[WORLD] China will levy 125% tariffs on US goods beginning April 12, up from 84% previously promised, the finance ministry stated on April 11. The ministry stated in a statement that if the US continues to put higher tariffs on Chinese commodities exported to the US, China would ignore them since US goods will no longer make economic sense for importers.
The latest escalation marks a significant hardening of China’s stance in the ongoing trade dispute, which has seen both nations engage in tit-for-tat measures since 2018. Analysts warn that the higher tariffs could disrupt global supply chains, particularly in sectors like agriculture, automotive, and technology, where bilateral trade remains heavily intertwined. The move also raises concerns about inflationary pressures, as higher costs may eventually trickle down to consumers in both economies.
The increase comes after the White House maintained pressure on China, the world's second-largest economy and second-largest source of US imports, by singling it out for an additional tariff increase while suspending most of the "reciprocal" levies levied on dozens of other countries.
Behind the scenes, trade negotiators from both sides have reportedly held informal discussions in recent weeks, but progress has been stalled by disagreements over market access and technology restrictions. The Biden administration has maintained that tariffs are a necessary tool to address China’s unfair trade practices, while Beijing insists that the measures are politically motivated and harm global economic recovery.
"The US imposition of abnormally high tariffs on China seriously violates international and economic trade rules, basic economic laws and common sense and is completely unilateral bullying and coercion," according to China's Finance Ministry.

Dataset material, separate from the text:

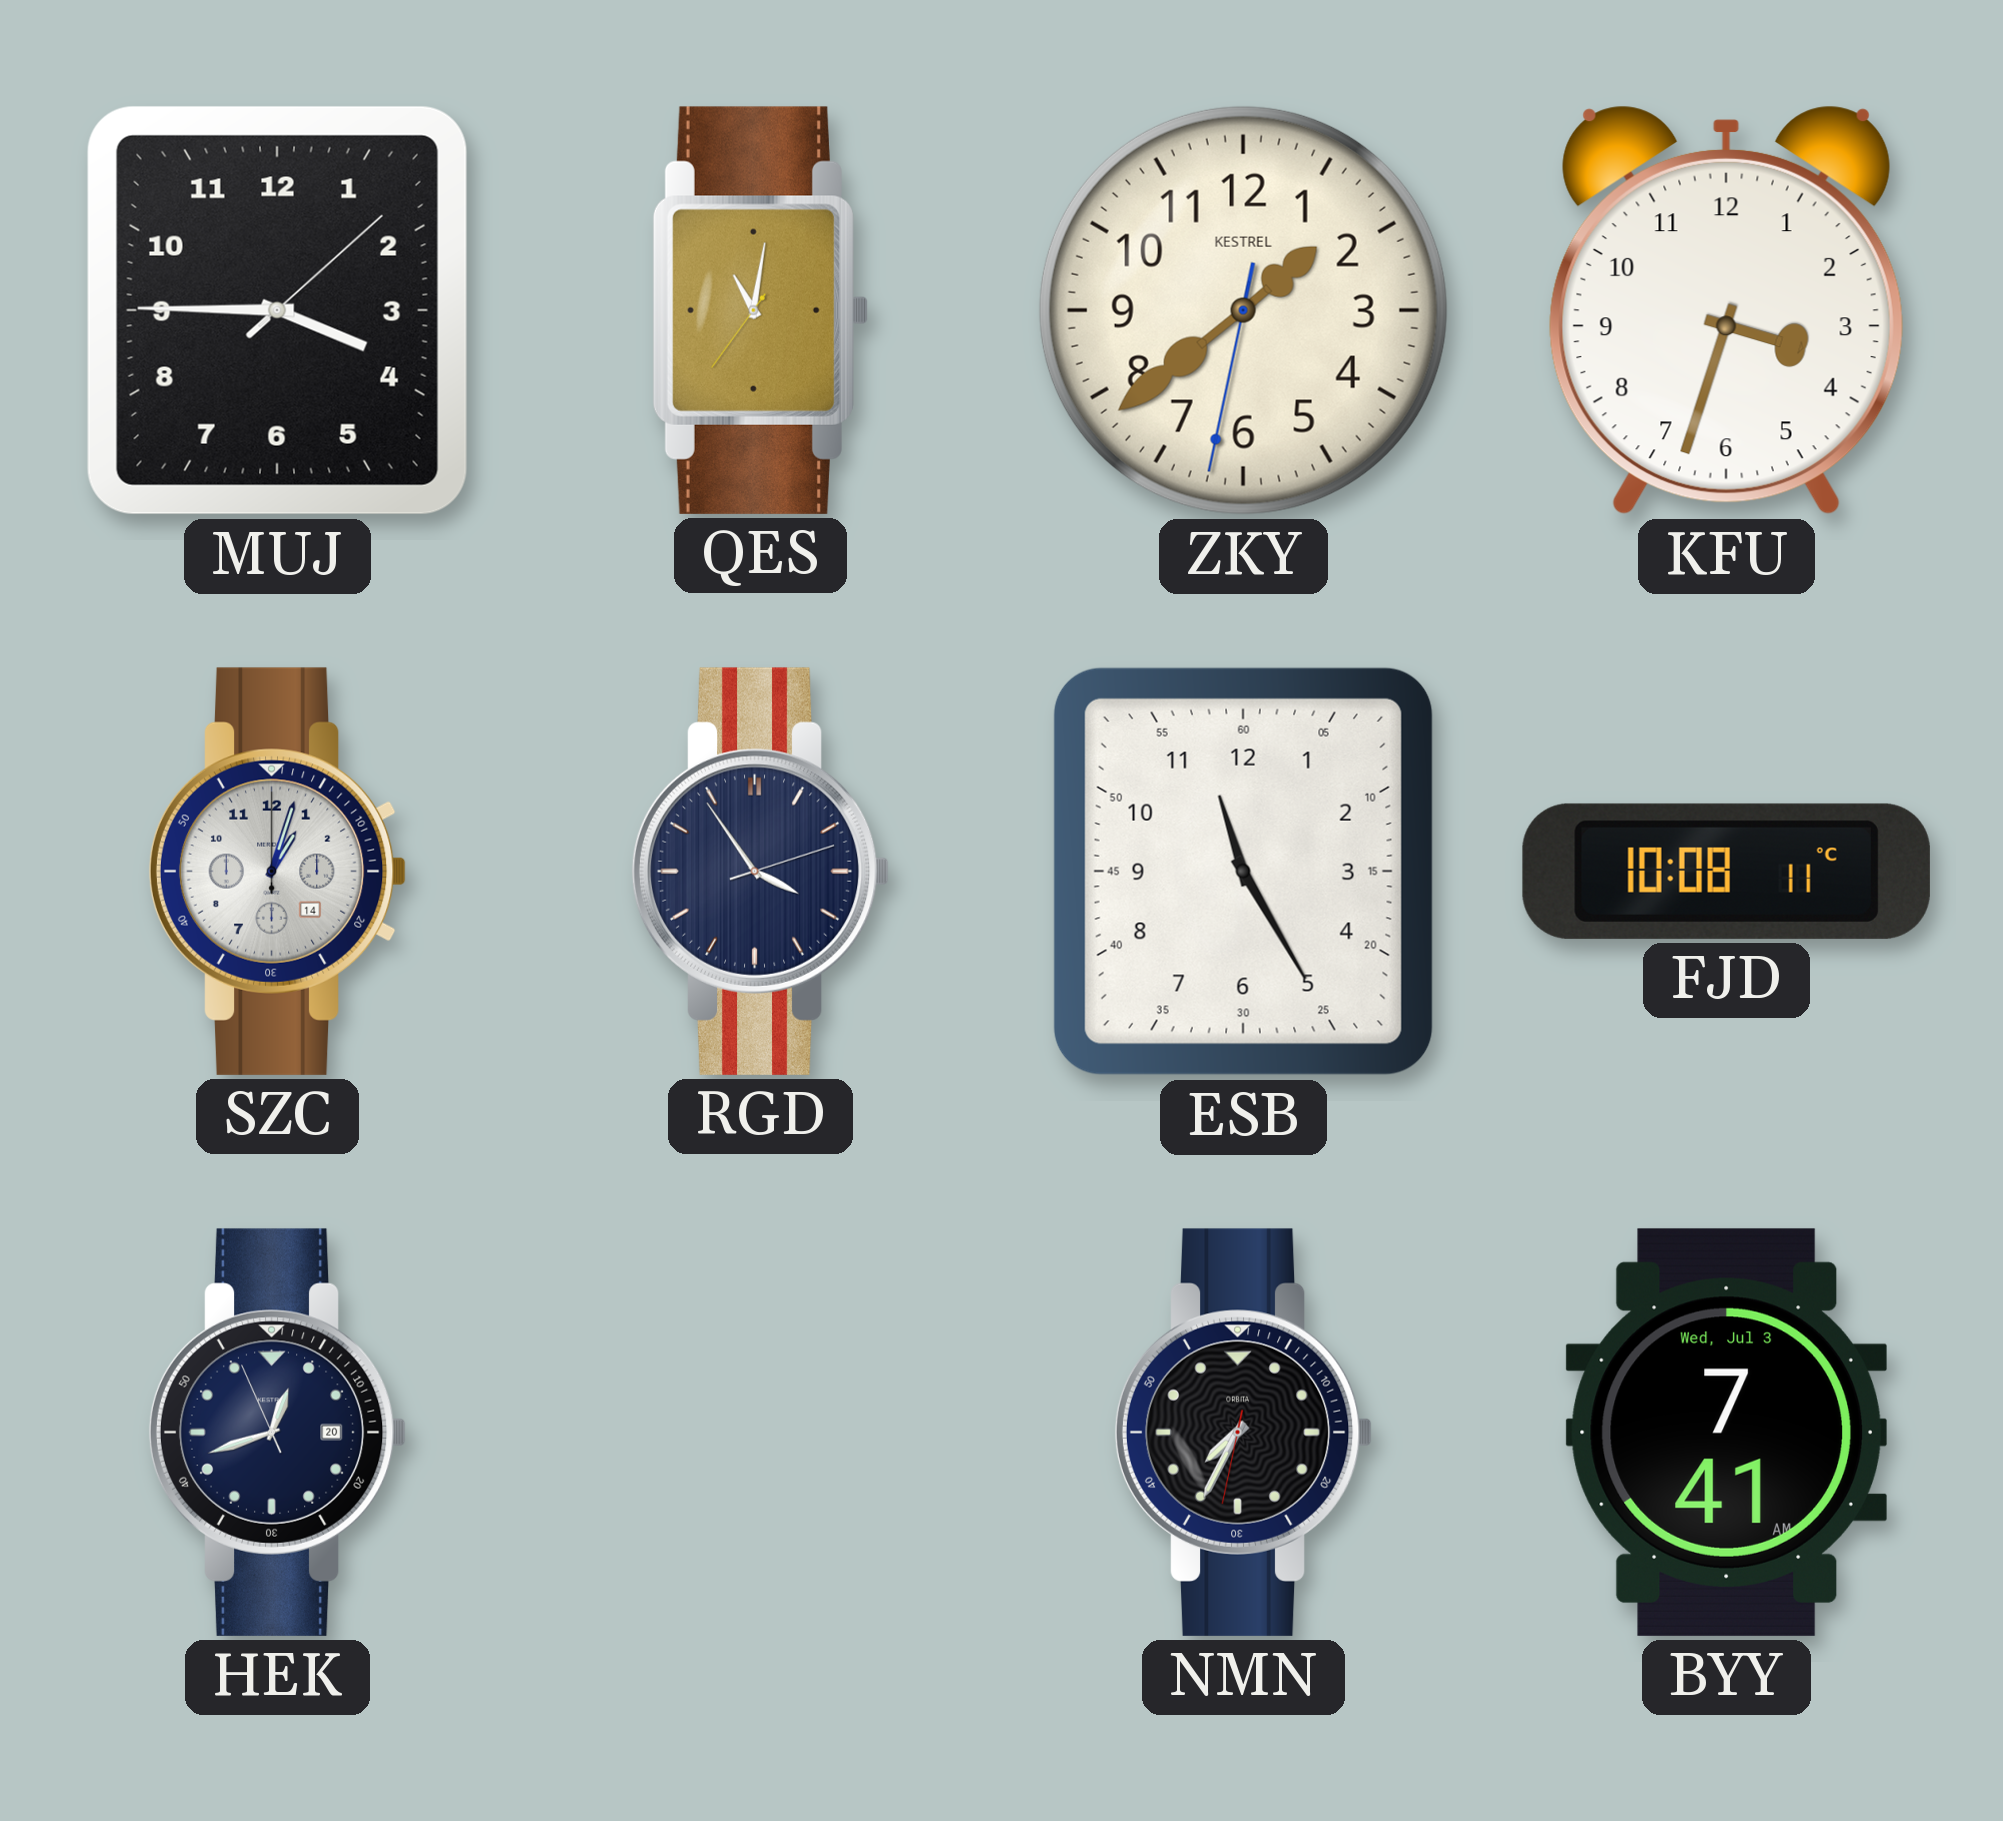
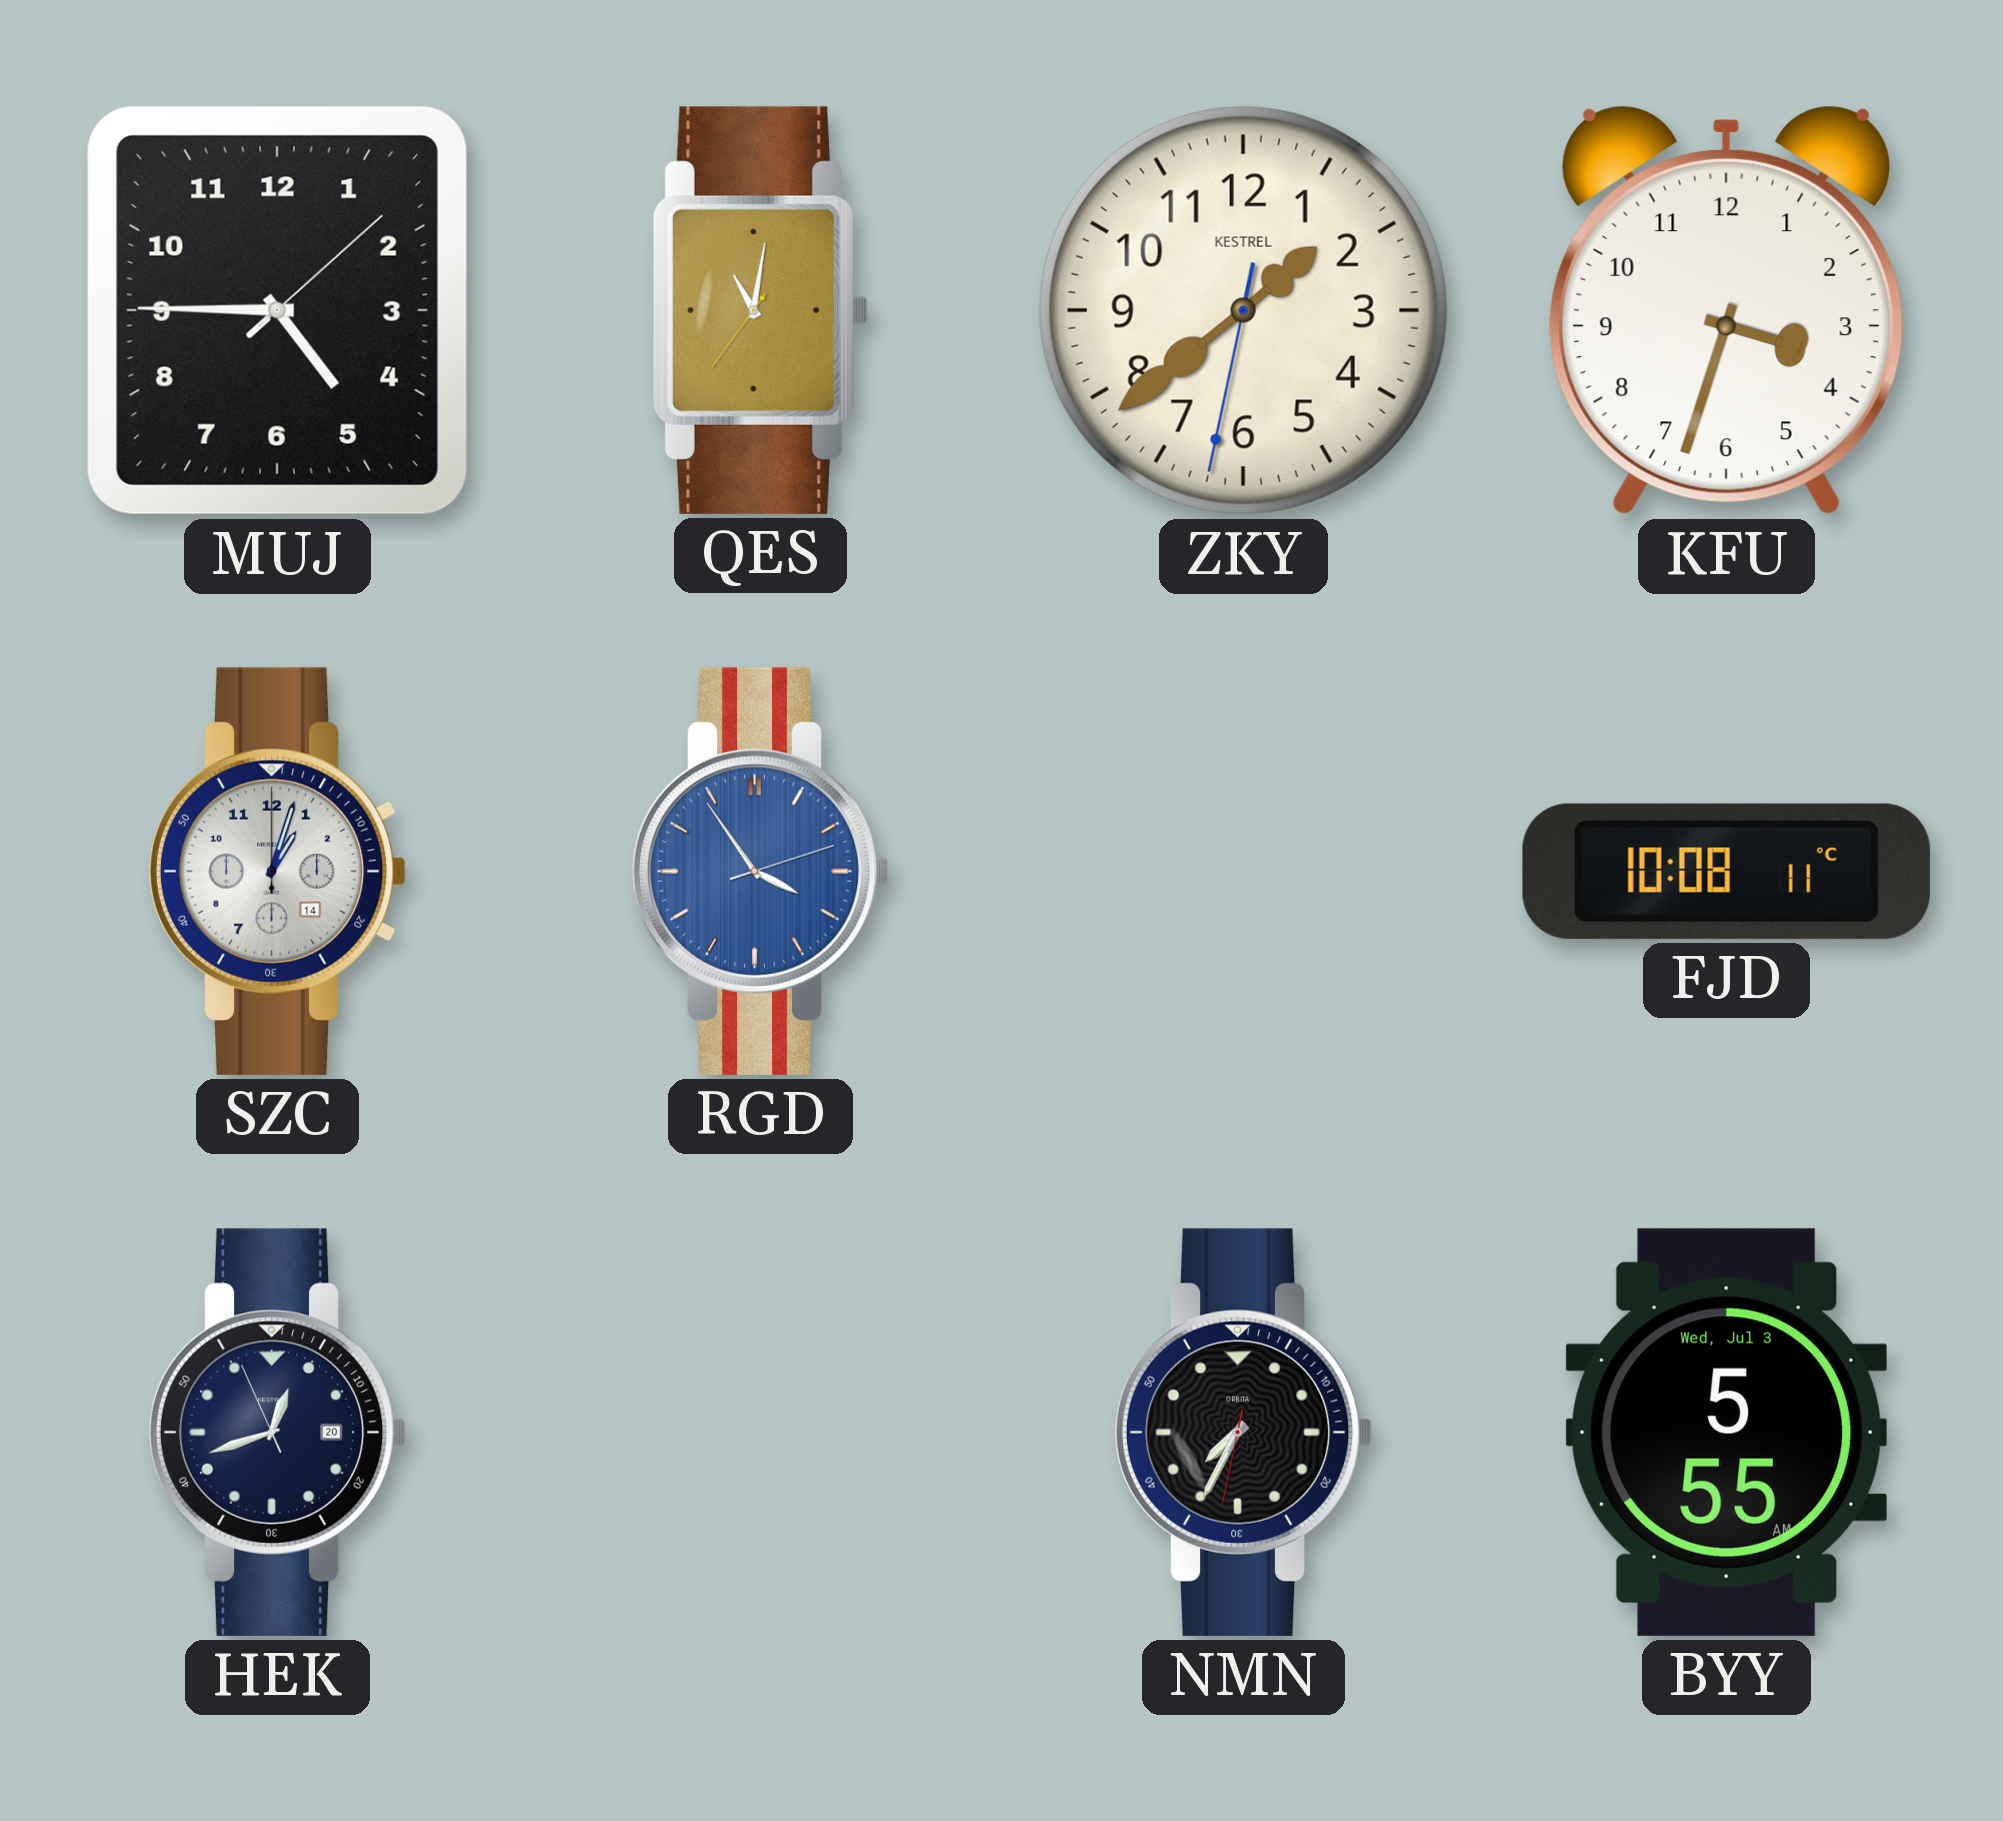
MUJ: 3:45 -> 4:45
RGD dial: navy -> blue
ESB: 11:25 -> none
BYY: 7:41 -> 5:55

The ripple effects of the trade tensions extend beyond the two superpowers, with European and Asian economies closely monitoring the situation. Some nations, including Germany and South Korea, have expressed concerns over the potential for collateral damage, as their export-driven industries rely on stable trade flows between the US and China. Meanwhile, multinational corporations are reassessing their supply chain strategies to mitigate risks from prolonged tariff wars.
A spokeswoman stated that Washington's tariffs on Chinese goods have "become a numbers game with no practical significance in economics". It will simply highlight the United States'... bullying and coercion. "It will become a joke."
Despite the rhetoric, market reactions have been muted so far, suggesting investors may have priced in further escalations. However, economists caution that prolonged friction could erode business confidence and dampen foreign direct investment in both countries at a time when global growth remains fragile.